All the text and the data should now have tabs to mark the columns (and spaces to mark the real spaces).
4 Now make the table
As we now have tabs marking where the columns are supposed to be, we can use Word’s
Convert text to Table function to reconstruct a simple, regular table. (We can sort out the irregularities later.)
- Select all the text & data that are to go into the table;
- Go to Insert|Table|Convert text to Table;
- Word has correctly guessed that this is a 7-column table from the
highest number of tabs you’ve put into any line, and that you are going
to use these tabs to set up the columns.
- Click OK.
Magic!
We are almost there. There’s only a bit of tidying up to do!
5 Fix the top row.
We’ve now got a nice regular 7-column table, but there are some minor
irregularities to deal with. The column headings in the top row are not
only in the wrong place, but they are also supposed to span several
columns.
Easily fixed!
- Just select the text and drag it to the right place;
- Then select the cells the text is supposed to span;
- Right click the selected cells and click Merge Cells.
6 Fix the column headings
Look at the words in the 7 column headings. The PDF inconveniently
split them up over three rows rather than wrapping them within a single
cell.
We
want all the words to all be in a single cell at the top of each
column. Easily fixed! We just need to merge these cells vertically.
- Select the cells containing the text for each column heading;
- Right click and select Merge Cells;
- Do the same for the other columns (or to do it more quickly select
the cells and type Ctrl + Y - this repeats the last thing you did).
Each of the column headings is now in its own separate cell. But as
you can see in the red circle above, we have another small problem to
deal with – the words are separated by unnecessary paragraph markers. We
need to get rid of these and replace them with ordinary spaces. You
could just delete them one by one, but here’s a quicker way using
Find & Replace:
- Select all the column headings right across the table;
- Do a Find & Replace. Type the code for a paragraph marker (^p) in the Find what field;
- Type a space in the Replace with field:
- Click Replace All.
With the extra paragraph marks gone, each column heading will wrap normally within its own cell.

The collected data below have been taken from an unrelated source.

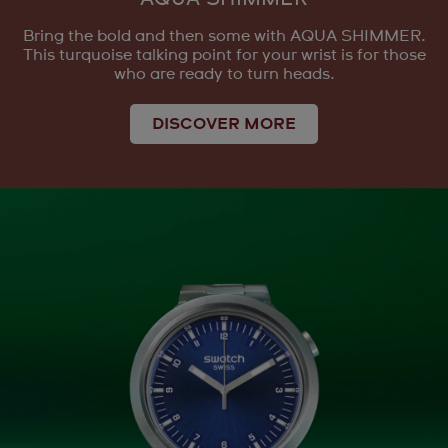
Bring the bold and then some with AQUA SHIMMER.
This turquoise talking point for your wrist is for those
who are ready to turn heads.
DISCOVER MORE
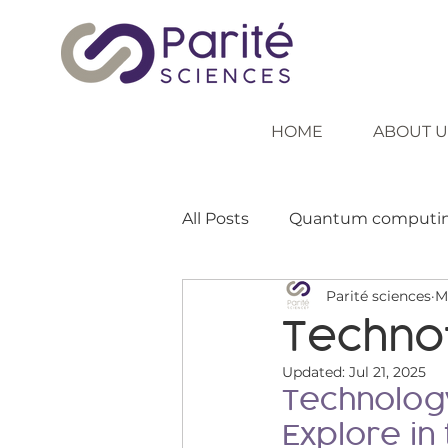
HOME
ABOUT U
All Posts
Quantum computi
Parité sciences
M
Inspiring role models
In
Techno
Updated:
Jul 21, 2025
Inclusive education
Tea
Technology
Explore in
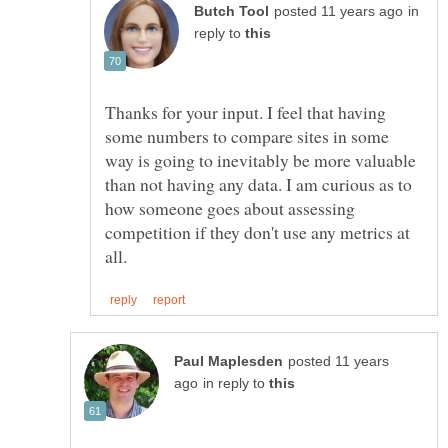
in
reply to
Thanks for your input. I feel that having
some numbers to compare sites in some
way is going to inevitably be more valuable
than not having any data. I am curious as to
how someone goes about assessing
competition if they don't use any metrics at
posted 11 years
in reply to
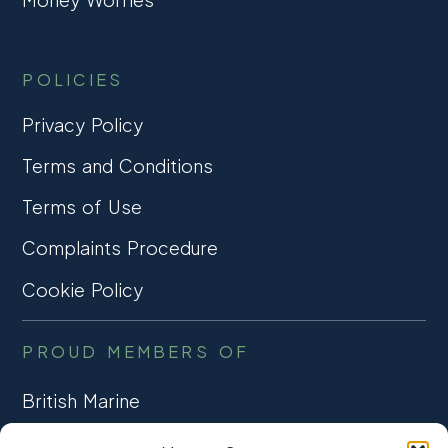
POLICIES
Privacy Policy
Terms and Conditions
Terms of Use
Complaints Procedure
Cookie Policy
PROUD MEMBERS OF
British Marine
TRADE ASSOCIATION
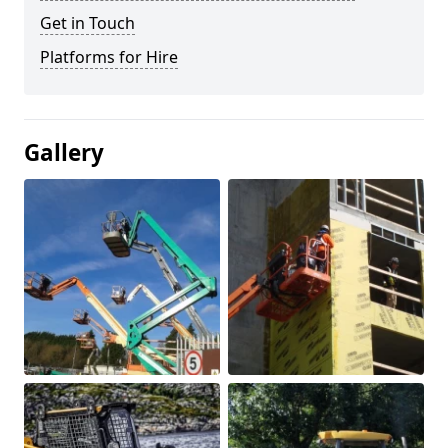
Get in Touch
Platforms for Hire
Gallery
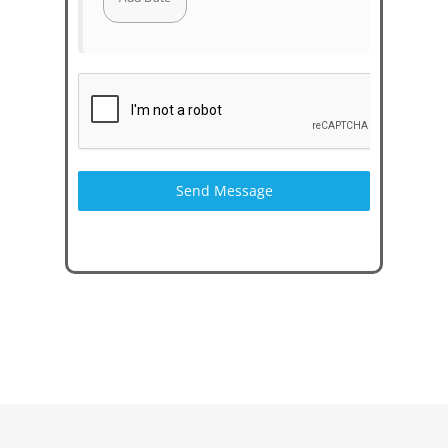
Send Message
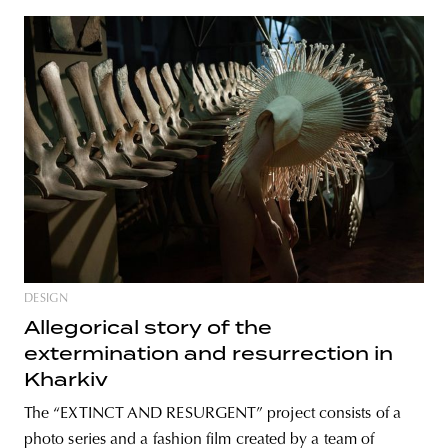
DESIGN
Allegorical story of the
extermination and resurrection in
Kharkiv
The “EXTINCT AND RESURGENT” project consists of a
photo series and a fashion film created by a team of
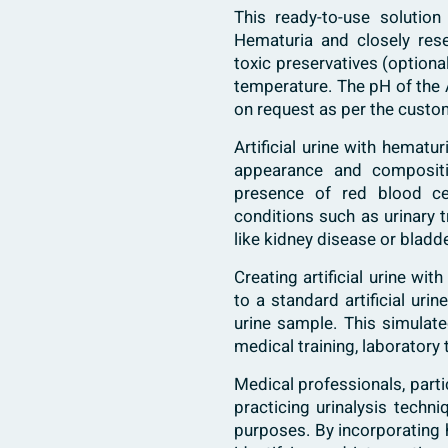
This ready-to-use solution
Hematuria and closely res
toxic preservatives (option
temperature. The pH of the A
on request as per the custom
Artificial urine with hemat
appearance and compositio
presence of red blood cel
conditions such as urinary t
like kidney disease or bladd
Creating artificial urine wi
to a standard artificial uri
urine sample. This simulat
medical training, laboratory 
Medical professionals, partic
practicing urinalysis techn
purposes. By incorporating he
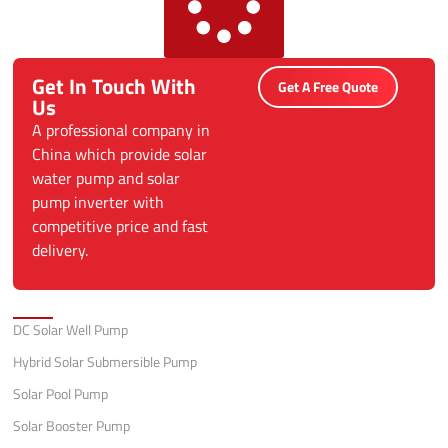
Get In Touch With
Get A Free Quote
Us
A professional company in
China which provide solar
water pump and solar
pump inverter with
competitive price and fast
delivery.
Categories
DC Solar Well Pump
Hybrid Solar Submersible Pump
Solar Pool Pump
Solar Booster Pump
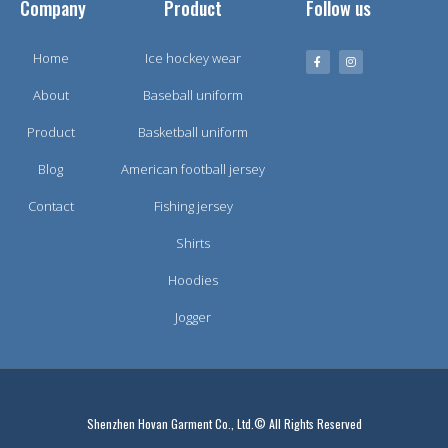
Company
Product
Follow us
Home
Ice hockey wear
About
Baseball uniform
Product
Basketball uniform
Blog
American football jersey
Contact
Fishing jersey
Shirts
Hoodies
Jogger
Shenzhen Hovan Garment Co., Ltd.© All Rights Reserved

(Now is a good time to do a quick proofread of the column
headings. Now that the data is in a table and we can see what we’re
doing, it’s easy to move any words which have ended up in the wrong
column. Just select any misplaced words and drag them to the right
spot.)
7 Final tidy up
You should now have a table with everything in the right place. It
just needs a cosmetic make-over to make it look like the original:
- Select all the text in the table and click the “Centre button” to centre the text in the columns [2];
- Adjust the font, point size, paragraph and line spacing;
- Select the whole table [2] and get rid of all the borders; then
- Reinstate just those borders you need to match the original.
8 One last problem
My table is pretty much the same as the original in the PDF.

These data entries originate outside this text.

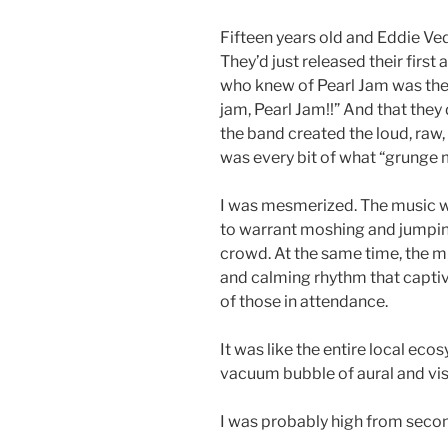
Fifteen years old and Eddie Ve
They’d just released their first
who knew of Pearl Jam was the
jam, Pearl Jam!!” And that the
the band created the loud, raw
was every bit of what “grunge 
I was mesmerized. The music w
to warrant moshing and jumpin
crowd. At the same time, the m
and calming rhythm that capti
of those in attendance.
It was like the entire local ec
vacuum bubble of aural and vis
I was probably high from seco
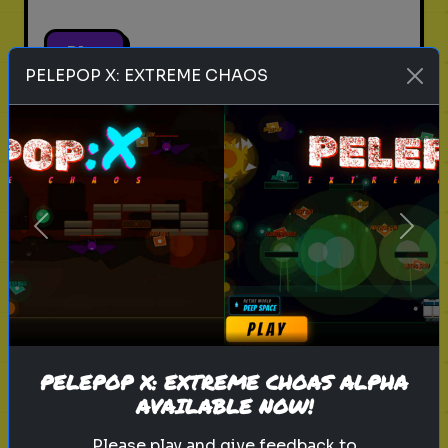
Play
PELEPOP X: EXTREME CHAOS
pets
animals
personality test
Which Pet Matches Your
Personality?
Previous
Next
Discover which pet best suits your
personality!
Play
PELEPOP X: EXTREME CHOAS ALPHA
AVAILABLE NOW!
Please play and give feedback to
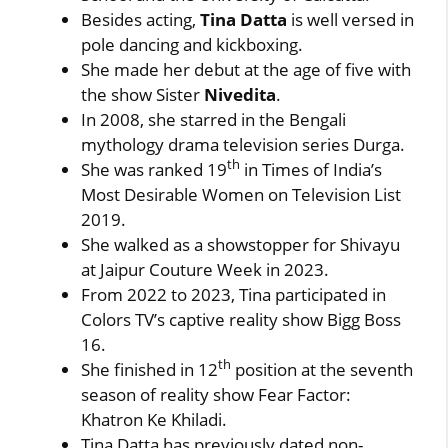
Besides acting,
Tina Datta
is well versed in
pole dancing and kickboxing.
She made her debut at the age of five with
the show Sister
Nivedita
.
In 2008, she starred in the Bengali
mythology drama television series Durga.
th
She was ranked 19
in Times of India’s
Most Desirable Women on Television List
2019.
She walked as a showstopper for Shivayu
at Jaipur Couture Week in 2023.
From 2022 to 2023, Tina participated in
Colors TV’s captive reality show Bigg Boss
16.
th
She finished in 12
position at the seventh
season of reality show Fear Factor:
Khatron Ke Khiladi.
Tina Datta has previously dated non-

But wait! My column headings don’t line up horizontally …
We need to adjust the table property which controls how the text sits
in each cell. Select the offending row, right-click and select
Cell Alignment|Align top Centre.
PDF to Word… The job is done!
[1] How to copy and paste data and tables without the loss of formatting with the professional version of Adobe Acrobat:
http://www.wikihow.com/Copy-and-Paste-PDF-Content-Into-a-New-File
[2] Note the difference between “select the table” and “select all
the text in the table”. If you “select the table” and hit the “Centre”
button, the whole table will move into the centre of the page. If you
just “select all the text” the text in the table will be centred within
each cell. To tell the difference look at the very right-hand side of
the table:
[3] Some PDF to Word converters are worth trying. I tried this one (using the example tables in this post) with some success:
http://www.pdfonline.com/pdf2word/index.asp.
[4] The examples in this post were illustrated using Microsoft Word 2007 and Adobe Reader X.